Counting the femtokelvins

The flames are licking at our toenails. The 600 scientists of the Intergovernmental Panel on Climate Change have warned us to expect a temperature increase of between 1.8 °C and 4 °C by the year 2100. This will make sea levels rise by up to 60 cm, the experts think, with a likely increase in the frequency of droughts, extreme tides and the intensity of hurricanes. As minuscule cogs in a gargantuan engine, it is hard to hold individuals to account for these alarming consequences. How many of you in the UK really care if you each emit about 2.6 tonnes of carbon in the form of carbon dioxide (CO2) per year? It is not as if someone is going to dump it as a great heap of coal on your doorstep.

But what rise in the atmospheric temperature do we in fact cause individually? For someone living in the UK, or, in my case, Japan, a rough calculation based on a knowledge of current emission rates gives a rise of one nanokelvin (10–9 K) over an 80-year lifespan. Such tiny temperature changes are more generally associated with fields of research such as Bose–Einstein condensation or the cosmic background radiation.
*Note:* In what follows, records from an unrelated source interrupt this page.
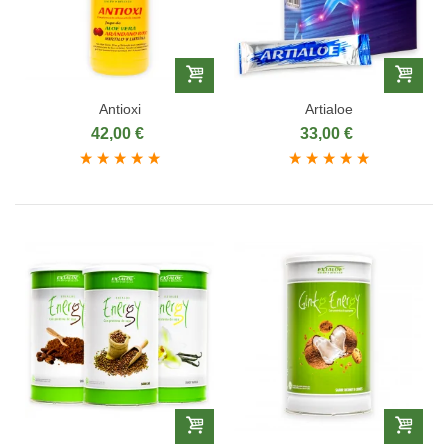
Antioxi
Artialoe
42,00 €
33,00 €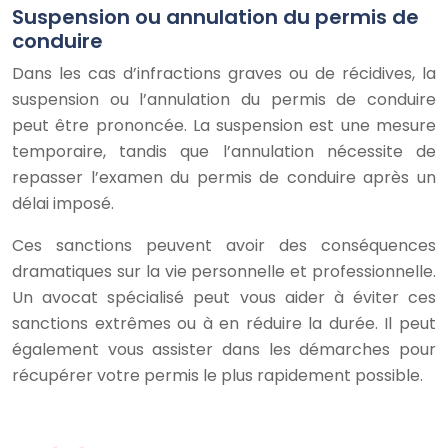
Suspension ou annulation du permis de
conduire
Dans les cas d’infractions graves ou de récidives, la
suspension ou l’annulation du permis de conduire
peut être prononcée. La suspension est une mesure
temporaire, tandis que l’annulation nécessite de
repasser l’examen du permis de conduire après un
délai imposé.
Ces sanctions peuvent avoir des conséquences
dramatiques sur la vie personnelle et professionnelle.
Un avocat spécialisé peut vous aider à éviter ces
sanctions extrêmes ou à en réduire la durée. Il peut
également vous assister dans les démarches pour
récupérer votre permis le plus rapidement possible.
However, do not be fooled — this temperature rise of 1 nK that we each produce is not as small as you might think. If I express my 1 nK as a fraction of the absolute temperature of the Earth’s atmosphere (about 300 K), it equates to 3 × 10–12. If I express my body mass as a fraction of the mass of the atmosphere, it comes to 1.5 × 10–17. The ratio of these two fractions is 200 000 to 1. So, in a manner of speaking, over my lifetime I am punching at 200 000 times my own weight.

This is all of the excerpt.